Chris Tillman K’s 5 Tigers In Second Start

Chris TIllman’s second start, against the Detroit Tigers yesterday, went a little better than the first. His 6 IP, 7 H, 5 R, 1 BB, 5 K line didn’t look too impressive, but the majority of the damage was in the first inning.  After that, it was 5 IP, 4 H, 2 R, 0 BB, 5 K, which is the more the kind of line I’d expect from him once he starts making some adjustments. Tillman started really working the curveball in much more than he did in his first start.  Against the Royals he actually threw more change-ups than breaking-balls, but yesterday it was 14 change-ups to 32 curves.  It was a very good pitch too, getting three swinging strike-outs and, in general, throwing it for strikes half the time. The pitch movements still show a relatively straight, riding fastball (which it looks like was only swung and missed once), a good change-up, and of course that monster curve. Let’s compare his location charts though, using data from Brooks Baseball.

Here’s his first start.

Notice that big clump of pitches – mostly fastballs – up and out of the zone, but in the middle of the plate. And only three curveballs ended up below the knees.

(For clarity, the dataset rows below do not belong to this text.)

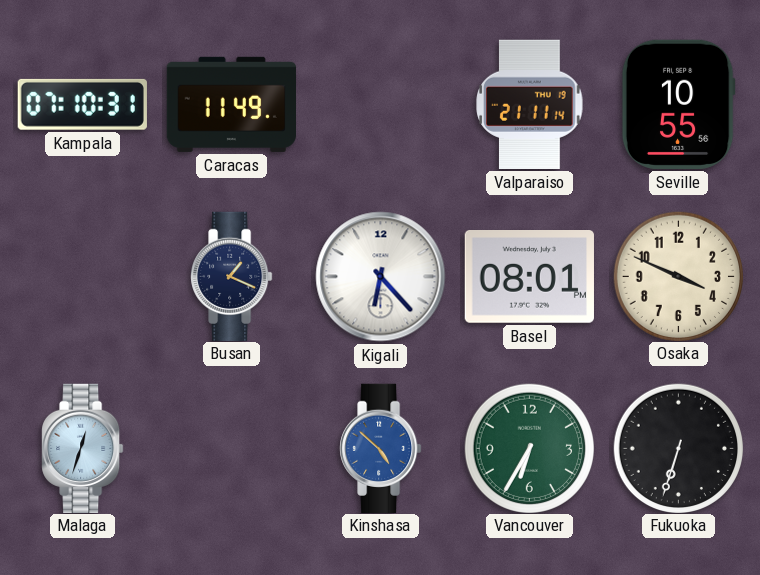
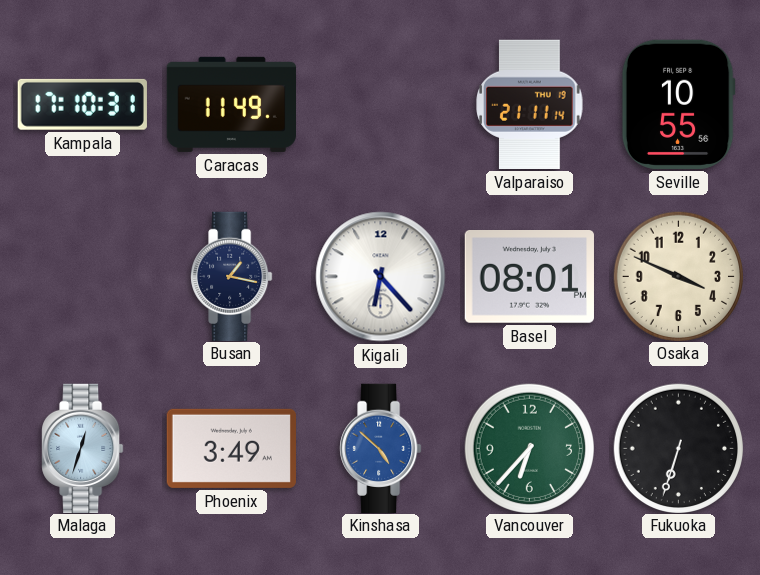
Kampala: 07:10 -> 17:10
Busan: 1:19 -> 1:17
Phoenix: none -> 3:49
Vancouver: 6:35 -> 6:37
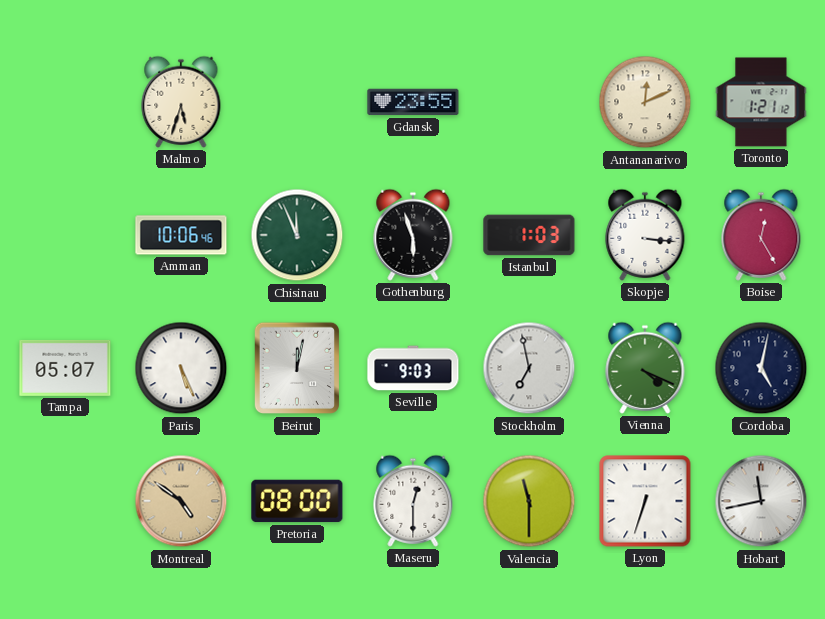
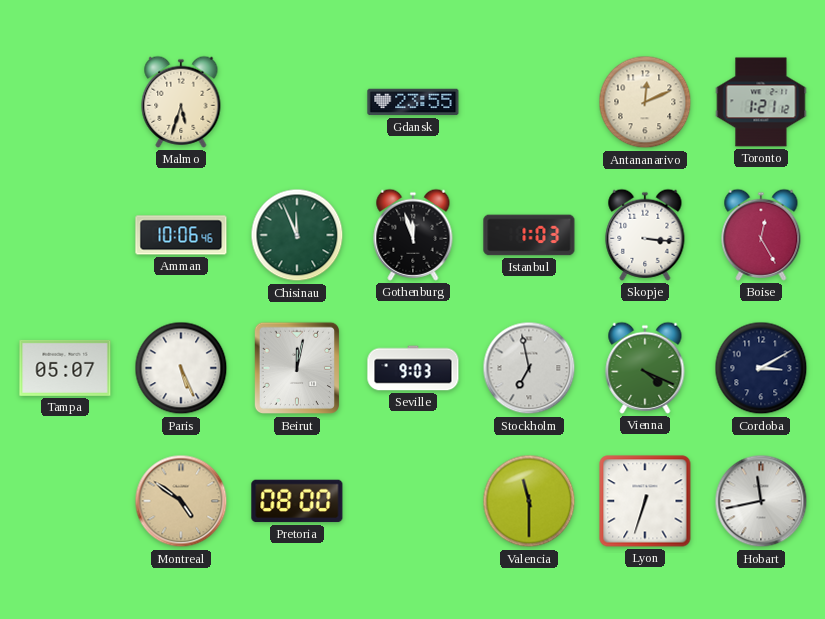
Gothenburg: 5:57 -> 11:57
Cordoba: 5:02 -> 3:10
Maseru: 12:30 -> none
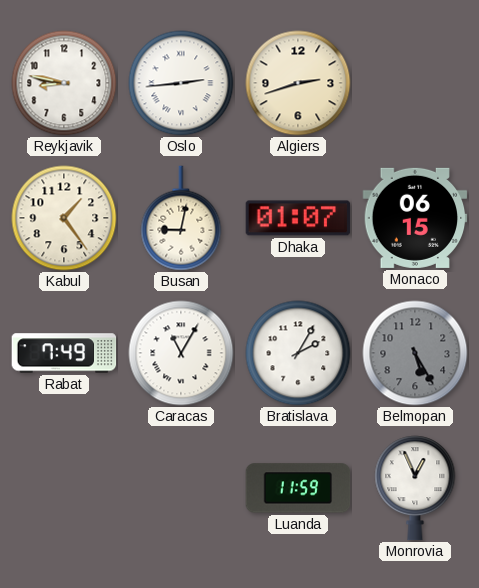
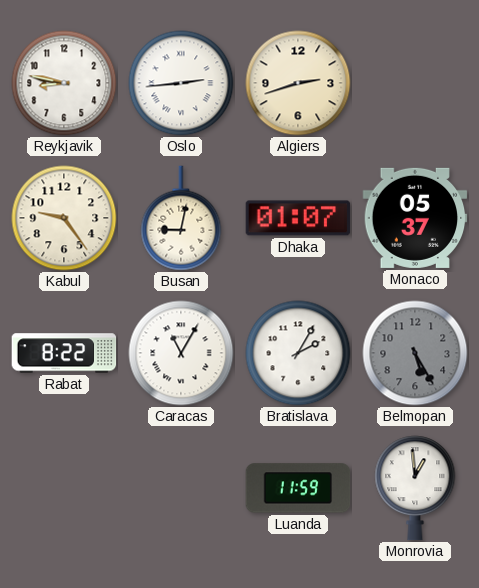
Kabul: 1:24 -> 9:24
Monaco: 06:15 -> 05:37
Rabat: 7:49 -> 8:22
Monrovia: 12:56 -> 12:59
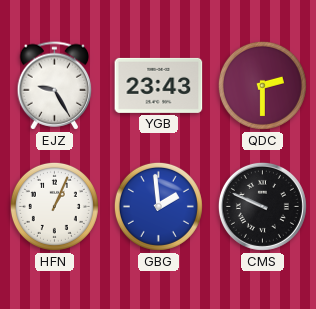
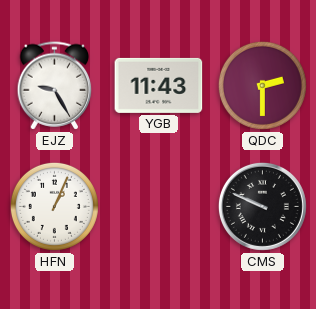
YGB: 23:43 -> 11:43
GBG: 1:59 -> none
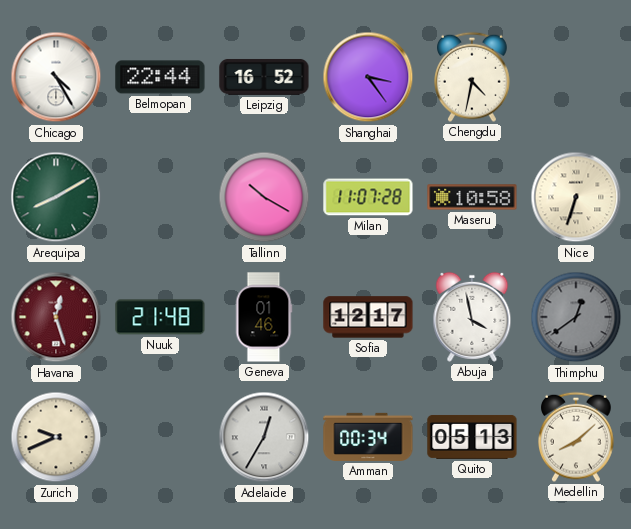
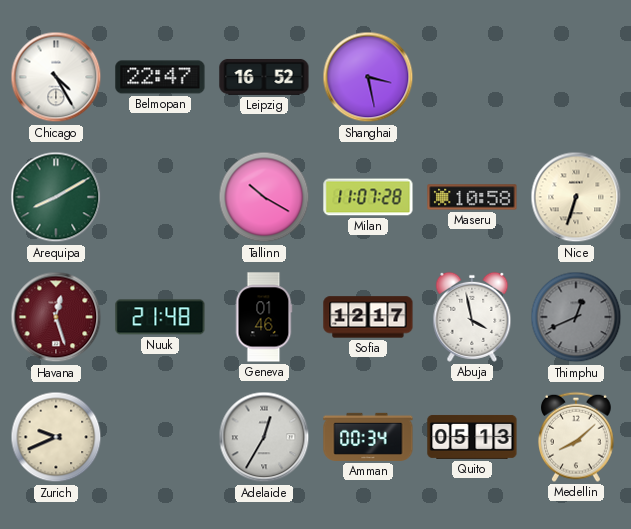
Belmopan: 22:44 -> 22:47
Shanghai: 3:24 -> 3:28
Chengdu: 4:32 -> none
Thimphu: 12:39 -> 12:41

And here’s yesterday’s start.

Way fewer pitches up and out of the zone, and look at all those curveballs down.  He’s still working in the middle of the plate too much, but if he keeps moving down at this rate pretty soon everything will be at the knees (no, that’s not a serious statement).

With only 2 walks in his 10.1 IP in the majors and a 2.4 BB/9 rate in Triple-A this year, Tillman seems to have developed some decent control.  The command – being able to really spot his pitches and not just throw strikes, but quality strikes – is still a work in progress. With regard to all the flyballs, I had heard previously that Tillman threw a two-seamer in the minors.  With a fastball at 93-94 and the off-speed stuff at 78-81, it seems like it would serve him well to throw the two-seamer occasionally, even if it’s only 88-90, in an effort to get a few more groundballs. I realize his first two starts in the big leagues might not be the best time to start tinkering with stuff, but if Brian Bannister can up his groundball rate I don’t see why Tillman couldn’t (theoretically).

[Edit: After writing this I saw that Dave Cameron at Fan Graphs has covered similar ground. Great minds, ey?]